=== Dataset content ===
==========
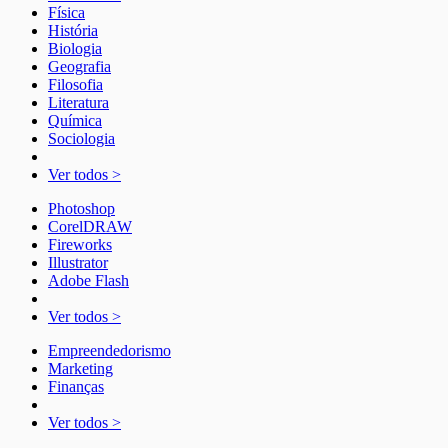
Física
História
Biologia
Geografia
Filosofia
Literatura
Química
Sociologia
Ver todos >
Photoshop
CorelDRAW
Fireworks
Illustrator
Adobe Flash
Ver todos >
Empreendedorismo
Marketing
Finanças
Ver todos >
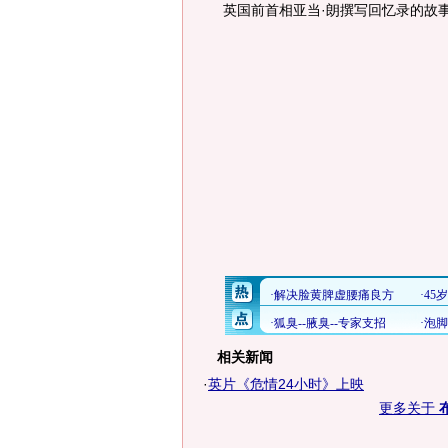
英国前首相亚当·朗撰写回忆录的故
相关新闻
·
英片《危情24小时》上映
更多关于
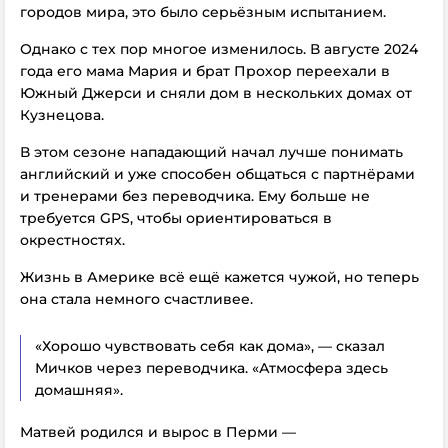
городов мира, это было серьёзным испытанием.
Однако с тех пор многое изменилось. В августе 2024
года его мама Мария и брат Прохор переехали в
Южный Джерси и сняли дом в нескольких домах от
Кузнецова.
В этом сезоне нападающий начал лучше понимать
английский и уже способен общаться с партнёрами
и тренерами без переводчика. Ему больше не
требуется GPS, чтобы ориентироваться в
окрестностях.
Жизнь в Америке всё ещё кажется чужой, но теперь
она стала немного счастливее.
«Хорошо чувствовать себя как дома», — сказал
Мичков через переводчика. «Атмосфера здесь
домашняя».
Матвей родился и вырос в Перми —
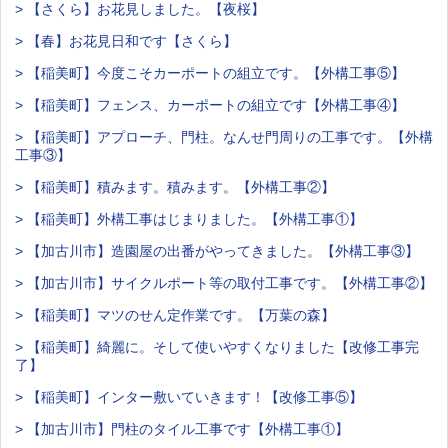
> 【さくら】お花見しました。【夜桜】
> 【春】お花見日和です【さくら】
> 【稲美町】今度こそカーポートの組立です。【外構工事⑤】
> 【稲美町】フェンス、カーポートの組立です【外構工事④】
> 【稲美町】アプローチ、門柱。なんせ門周りの工事です。【外構
工事③】
> 【稲美町】積みます。積みます。【外構工事②】
> 【稲美町】外構工事はじまりました。【外構工事①】
> 【加古川市】造園屋の出番がやってきました。【外構工事③】
> 【加古川市】サイクルポート等の取付工事です。【外構工事②】
> 【稲美町】マツのせん定作業です。【万葉の森】
> 【稲美町】綺麗に。そして使いやすくなりました【改修工事完
了】
> 【稲美町】インター敷いていきます！【改修工事⑤】
> 【加古川市】門柱のタイル工事です【外構工事①】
==========
=== Exercise brief ===
Report each line of the data that includes the string "переводчика".

=== Response to the task ===
и тренерами без переводчика. Ему больше не
Мичков через переводчика. «Атмосфера здесь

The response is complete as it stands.